# Which AR platform?



## Rednec (May 17, 2010)

I have been looking for another AR platform, i thought i had found couple possibilities in our Swap & Sale, but anyway...I started off looking at used Stag with red dot/light/bipod and almost bought it for $950 OTD.
Today, I went to Howards pawn in Macon, he has 2 piston platforms that impressed me,,,one is Sig556 $1200 OTD with iron sights & 2 mags.
The other a MSAR STG 556 Bullpup $1400 OTD. The bullpup is a design i never particularly like but its a 30 inch weapon with 16in barrell, no sights 5 mags, appears to be a great home defensefor couple hundred more plus cost of a scope ..
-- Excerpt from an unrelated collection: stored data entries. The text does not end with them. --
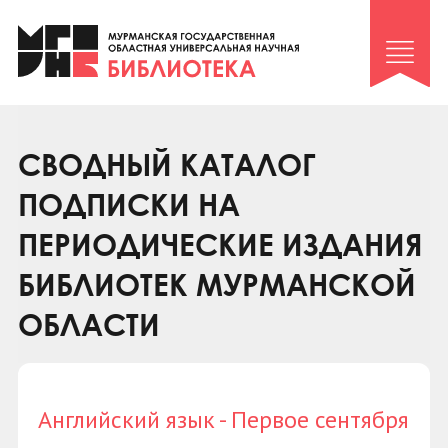
Клуб «Гиря и сельдерей»
Клуб «Семейный архив»
Клуб гидов
Коллегам
СВОДНЫЙ КАТАЛОГ
Контакты
ПОДПИСКИ НА
ПЕРИОДИЧЕСКИЕ ИЗДАНИЯ
БИБЛИОТЕК МУРМАНСКОЙ
ОБЛАСТИ
Английский язык - Первое сентября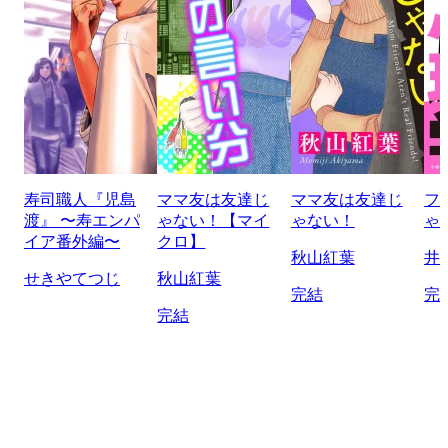
寿司職人『児島
ママ友は友達じ
ママ友は友達じ
フ
渡』 〜寿エンパ
ゃない！【マイ
ゃない！
ゃ
イア番外編〜
クロ】
秋山紅葉
井
せきやてつじ
秋山紅葉
完結
完
完結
Ive never shot either of these & i hoping to get some insight/feedback from GON. 
So, What say you?


----------



## FishinMech (May 19, 2010)

Go with a m-4 platform. Like the stag or something along that line. Cheaper and easier to get parts for. And the accessories are endless.


----------



## Rednec (May 19, 2010)

Thanx i have just about decided to do that,,i have ruled out the MSAR & SIG almost for the same reason,,once the MSAR is set up for LH shooter a RH shooter cant shoot it & visa versa,  the SIG
it doesnt have a deflector and i am told it may be problem for LH. So,I have emailed about RRA Operator & Spikes tactical. My local gun shop has a stag tricked out, not xactly as i would do it, for 950. OTD.


----------



## Thor827 (May 19, 2010)

Rednec said:


> Thanx i have just about decided to do that,,i have ruled out the MSAR & SIG almost for the same reason,,once the MSAR is set up for LH shooter a RH shooter cant shoot it & visa versa,  the SIG
> it doesnt have a deflector and i am told it may be problem for LH. So,I have emailed about RRA Operator & Spikes tactical. My local gun shop has a stag tricked out, not xactly as i would do it, for 950. OTD.



Check with the guys at the AR Bunker. They build a rifle using all Daniels Defense parts for $850 and it comes with a lifetime warranty. When it comes to quality, DD is hard to beat.


----------



## Rednec (May 21, 2010)

I looked at their website,,,I really wish i could find one used,,mainly to beat the paper trail. IM gonna hold off til the swap & sell comes back unless i see something at gunshow i cant refuse.


----------



## mashley707 (Jun 16, 2010)

colt 6940


----------



## sbrown (Jun 17, 2010)

Love my DPMS Panther LR-308. My first AR but it has performed well so far. I shoot LH and it has not been a problem


----------



## Rednec (Jun 17, 2010)

I like the set up Sbrown has pictured. Tell me about your scope, and barrel length. Where did fore grip come from, it looks like its round, does it have tapped holes for adding rails.?

The weapons i fore mentioned have no deflector, i have a Colt M4, with deflector. i had thought about selling it if i bought the bullpup or the SIG. But, im dont want to buy a weapon specifically for a RH or LH shooter. So, now, im thinking M15 long SS barrel scoped or take a trip to Anniston to CMP sales to look at M1.


----------